SOURCE RECORDS:
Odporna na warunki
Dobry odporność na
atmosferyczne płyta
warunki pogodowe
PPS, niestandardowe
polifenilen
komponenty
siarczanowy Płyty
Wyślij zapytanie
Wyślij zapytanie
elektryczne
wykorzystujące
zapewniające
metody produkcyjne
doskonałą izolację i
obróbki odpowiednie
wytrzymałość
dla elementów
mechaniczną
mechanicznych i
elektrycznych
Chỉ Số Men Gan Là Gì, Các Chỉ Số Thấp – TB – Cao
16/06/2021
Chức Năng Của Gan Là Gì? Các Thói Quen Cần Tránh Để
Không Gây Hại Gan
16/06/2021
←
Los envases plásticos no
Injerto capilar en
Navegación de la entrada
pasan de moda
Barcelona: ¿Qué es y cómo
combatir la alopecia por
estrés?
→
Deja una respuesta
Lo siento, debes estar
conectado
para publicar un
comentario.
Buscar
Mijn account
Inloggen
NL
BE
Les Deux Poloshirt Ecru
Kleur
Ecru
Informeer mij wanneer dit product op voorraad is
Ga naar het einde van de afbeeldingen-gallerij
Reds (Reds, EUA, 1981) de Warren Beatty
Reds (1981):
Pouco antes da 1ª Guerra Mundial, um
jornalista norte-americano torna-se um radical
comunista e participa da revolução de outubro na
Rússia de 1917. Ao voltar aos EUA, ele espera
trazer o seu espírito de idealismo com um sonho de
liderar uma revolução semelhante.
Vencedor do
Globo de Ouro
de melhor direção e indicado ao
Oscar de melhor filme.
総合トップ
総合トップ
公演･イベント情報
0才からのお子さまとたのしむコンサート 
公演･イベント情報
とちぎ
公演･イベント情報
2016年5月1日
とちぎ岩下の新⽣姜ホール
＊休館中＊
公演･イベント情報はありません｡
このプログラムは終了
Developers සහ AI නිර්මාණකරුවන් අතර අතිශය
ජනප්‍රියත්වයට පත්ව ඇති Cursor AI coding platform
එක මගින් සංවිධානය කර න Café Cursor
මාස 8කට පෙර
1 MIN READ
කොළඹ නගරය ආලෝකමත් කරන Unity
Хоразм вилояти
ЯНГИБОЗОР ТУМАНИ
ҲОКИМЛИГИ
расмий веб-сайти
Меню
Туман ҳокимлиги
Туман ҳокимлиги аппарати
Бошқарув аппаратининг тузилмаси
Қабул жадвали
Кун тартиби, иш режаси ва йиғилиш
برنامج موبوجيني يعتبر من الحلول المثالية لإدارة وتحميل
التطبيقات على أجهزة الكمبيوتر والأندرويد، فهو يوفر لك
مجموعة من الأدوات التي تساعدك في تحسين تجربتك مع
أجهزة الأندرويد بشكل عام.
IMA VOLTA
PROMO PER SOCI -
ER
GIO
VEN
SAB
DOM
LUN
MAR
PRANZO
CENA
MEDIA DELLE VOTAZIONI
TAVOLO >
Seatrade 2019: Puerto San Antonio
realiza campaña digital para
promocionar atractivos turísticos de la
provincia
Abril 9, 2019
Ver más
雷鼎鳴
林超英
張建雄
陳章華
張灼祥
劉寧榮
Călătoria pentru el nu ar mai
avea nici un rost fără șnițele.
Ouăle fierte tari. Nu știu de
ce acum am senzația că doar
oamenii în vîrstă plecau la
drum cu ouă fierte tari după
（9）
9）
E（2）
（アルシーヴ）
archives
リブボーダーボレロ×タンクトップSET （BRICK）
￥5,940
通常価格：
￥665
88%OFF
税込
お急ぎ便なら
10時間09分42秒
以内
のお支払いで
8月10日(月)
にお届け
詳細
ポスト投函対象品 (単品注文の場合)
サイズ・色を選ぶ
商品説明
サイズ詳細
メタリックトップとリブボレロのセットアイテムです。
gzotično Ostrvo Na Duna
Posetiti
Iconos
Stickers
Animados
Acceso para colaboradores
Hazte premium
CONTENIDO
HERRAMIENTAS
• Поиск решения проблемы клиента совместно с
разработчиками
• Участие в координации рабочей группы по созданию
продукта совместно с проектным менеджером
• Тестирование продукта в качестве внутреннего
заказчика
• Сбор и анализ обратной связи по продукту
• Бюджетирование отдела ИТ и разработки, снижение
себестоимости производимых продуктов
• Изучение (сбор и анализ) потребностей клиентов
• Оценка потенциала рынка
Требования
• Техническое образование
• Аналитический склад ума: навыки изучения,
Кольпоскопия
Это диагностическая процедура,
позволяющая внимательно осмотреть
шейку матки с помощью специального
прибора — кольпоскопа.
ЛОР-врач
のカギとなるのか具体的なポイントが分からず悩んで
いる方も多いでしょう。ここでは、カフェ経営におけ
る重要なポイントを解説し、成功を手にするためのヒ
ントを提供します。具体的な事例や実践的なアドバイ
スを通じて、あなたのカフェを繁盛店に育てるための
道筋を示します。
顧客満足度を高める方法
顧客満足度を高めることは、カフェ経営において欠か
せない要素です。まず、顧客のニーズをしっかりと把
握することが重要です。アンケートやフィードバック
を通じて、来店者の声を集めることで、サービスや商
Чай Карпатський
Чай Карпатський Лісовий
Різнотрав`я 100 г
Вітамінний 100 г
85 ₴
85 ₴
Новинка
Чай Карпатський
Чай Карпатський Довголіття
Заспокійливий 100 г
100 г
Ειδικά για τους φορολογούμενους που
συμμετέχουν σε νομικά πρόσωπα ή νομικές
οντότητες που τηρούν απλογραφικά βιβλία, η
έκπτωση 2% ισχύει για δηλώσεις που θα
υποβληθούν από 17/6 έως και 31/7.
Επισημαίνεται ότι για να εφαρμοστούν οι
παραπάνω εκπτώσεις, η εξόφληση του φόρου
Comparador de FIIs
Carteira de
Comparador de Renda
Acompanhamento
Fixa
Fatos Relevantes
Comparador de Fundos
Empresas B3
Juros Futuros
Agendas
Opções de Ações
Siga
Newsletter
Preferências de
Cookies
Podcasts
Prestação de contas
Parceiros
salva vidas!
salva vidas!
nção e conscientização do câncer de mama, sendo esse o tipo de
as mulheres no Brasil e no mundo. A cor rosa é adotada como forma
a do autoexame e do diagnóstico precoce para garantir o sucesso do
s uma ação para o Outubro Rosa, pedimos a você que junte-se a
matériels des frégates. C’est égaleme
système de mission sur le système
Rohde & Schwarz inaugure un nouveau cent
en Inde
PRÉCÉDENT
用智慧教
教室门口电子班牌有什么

YOUR GOAL:
Without leaving anything out, give the entries again exactly.

OUTPUT OF THE EXERCISE:
Odporna na warunki
Dobry odporność na
atmosferyczne płyta
warunki pogodowe
PPS, niestandardowe
polifenilen
komponenty
siarczanowy Płyty
Wyślij zapytanie
Wyślij zapytanie
elektryczne
wykorzystujące
zapewniające
metody produkcyjne
doskonałą izolację i
obróbki odpowiednie
wytrzymałość
dla elementów
mechaniczną
mechanicznych i
elektrycznych
Chỉ Số Men Gan Là Gì, Các Chỉ Số Thấp – TB – Cao
16/06/2021
Chức Năng Của Gan Là Gì? Các Thói Quen Cần Tránh Để
Không Gây Hại Gan
16/06/2021
←
Los envases plásticos no
Injerto capilar en
Navegación de la entrada
pasan de moda
Barcelona: ¿Qué es y cómo
combatir la alopecia por
estrés?
→
Deja una respuesta
Lo siento, debes estar
conectado
para publicar un
comentario.
Buscar
Mijn account
Inloggen
NL
BE
Les Deux Poloshirt Ecru
Kleur
Ecru
Informeer mij wanneer dit product op voorraad is
Ga naar het einde van de afbeeldingen-gallerij
Reds (Reds, EUA, 1981) de Warren Beatty
Reds (1981):
Pouco antes da 1ª Guerra Mundial, um
jornalista norte-americano torna-se um radical
comunista e participa da revolução de outubro na
Rússia de 1917. Ao voltar aos EUA, ele espera
trazer o seu espírito de idealismo com um sonho de
liderar uma revolução semelhante.
Vencedor do
Globo de Ouro
de melhor direção e indicado ao
Oscar de melhor filme.
総合トップ
総合トップ
公演･イベント情報
0才からのお子さまとたのしむコンサート 
公演･イベント情報
とちぎ
公演･イベント情報
2016年5月1日
とちぎ岩下の新⽣姜ホール
＊休館中＊
公演･イベント情報はありません｡
このプログラムは終了
Developers සහ AI නිර්මාණකරුවන් අතර අතිශය
ජනප්‍රියත්වයට පත්ව ඇති Cursor AI coding platform
එක මගින් සංවිධානය කර න Café Cursor
මාස 8කට පෙර
1 MIN READ
කොළඹ නගරය ආලෝකමත් කරන Unity
Хоразм вилояти
ЯНГИБОЗОР ТУМАНИ
ҲОКИМЛИГИ
расмий веб-сайти
Меню
Туман ҳокимлиги
Туман ҳокимлиги аппарати
Бошқарув аппаратининг тузилмаси
Қабул жадвали
Кун тартиби, иш режаси ва йиғилиш
برنامج موبوجيني يعتبر من الحلول المثالية لإدارة وتحميل
التطبيقات على أجهزة الكمبيوتر والأندرويد، فهو يوفر لك
مجموعة من الأدوات التي تساعدك في تحسين تجربتك مع
أجهزة الأندرويد بشكل عام.
IMA VOLTA
PROMO PER SOCI -
ER
GIO
VEN
SAB
DOM
LUN
MAR
PRANZO
CENA
MEDIA DELLE VOTAZIONI
TAVOLO >
Seatrade 2019: Puerto San Antonio
realiza campaña digital para
promocionar atractivos turísticos de la
provincia
Abril 9, 2019
Ver más
雷鼎鳴
林超英
張建雄
陳章華
張灼祥
劉寧榮
Călătoria pentru el nu ar mai
avea nici un rost fără șnițele.
Ouăle fierte tari. Nu știu de
ce acum am senzația că doar
oamenii în vîrstă plecau la
drum cu ouă fierte tari după
（9）
9）
E（2）
（アルシーヴ）
archives
リブボーダーボレロ×タンクトップSET （BRICK）
￥5,940
通常価格：
￥665
88%OFF
税込
お急ぎ便なら
10時間09分42秒
以内
のお支払いで
8月10日(月)
にお届け
詳細
ポスト投函対象品 (単品注文の場合)
サイズ・色を選ぶ
商品説明
サイズ詳細
メタリックトップとリブボレロのセットアイテムです。
gzotično Ostrvo Na Duna
Posetiti
Iconos
Stickers
Animados
Acceso para colaboradores
Hazte premium
CONTENIDO
HERRAMIENTAS
• Поиск решения проблемы клиента совместно с
разработчиками
• Участие в координации рабочей группы по созданию
продукта совместно с проектным менеджером
• Тестирование продукта в качестве внутреннего
заказчика
• Сбор и анализ обратной связи по продукту
• Бюджетирование отдела ИТ и разработки, снижение
себестоимости производимых продуктов
• Изучение (сбор и анализ) потребностей клиентов
• Оценка потенциала рынка
Требования
• Техническое образование
• Аналитический склад ума: навыки изучения,
Кольпоскопия
Это диагностическая процедура,
позволяющая внимательно осмотреть
шейку матки с помощью специального
прибора — кольпоскопа.
ЛОР-врач
のカギとなるのか具体的なポイントが分からず悩んで
いる方も多いでしょう。ここでは、カフェ経営におけ
る重要なポイントを解説し、成功を手にするためのヒ
ントを提供します。具体的な事例や実践的なアドバイ
スを通じて、あなたのカフェを繁盛店に育てるための
道筋を示します。
顧客満足度を高める方法
顧客満足度を高めることは、カフェ経営において欠か
せない要素です。まず、顧客のニーズをしっかりと把
握することが重要です。アンケートやフィードバック
を通じて、来店者の声を集めることで、サービスや商
Чай Карпатський
Чай Карпатський Лісовий
Різнотрав`я 100 г
Вітамінний 100 г
85 ₴
85 ₴
Новинка
Чай Карпатський
Чай Карпатський Довголіття
Заспокійливий 100 г
100 г
Ειδικά για τους φορολογούμενους που
συμμετέχουν σε νομικά πρόσωπα ή νομικές
οντότητες που τηρούν απλογραφικά βιβλία, η
έκπτωση 2% ισχύει για δηλώσεις που θα
υποβληθούν από 17/6 έως και 31/7.
Επισημαίνεται ότι για να εφαρμοστούν οι
παραπάνω εκπτώσεις, η εξόφληση του φόρου
Comparador de FIIs
Carteira de
Comparador de Renda
Acompanhamento
Fixa
Fatos Relevantes
Comparador de Fundos
Empresas B3
Juros Futuros
Agendas
Opções de Ações
Siga
Newsletter
Preferências de
Cookies
Podcasts
Prestação de contas
Parceiros
salva vidas!
salva vidas!
nção e conscientização do câncer de mama, sendo esse o tipo de
as mulheres no Brasil e no mundo. A cor rosa é adotada como forma
a do autoexame e do diagnóstico precoce para garantir o sucesso do
s uma ação para o Outubro Rosa, pedimos a você que junte-se a
matériels des frégates. C’est égaleme
système de mission sur le système
Rohde & Schwarz inaugure un nouveau cent
en Inde
PRÉCÉDENT
用智慧教
教室门口电子班牌有什么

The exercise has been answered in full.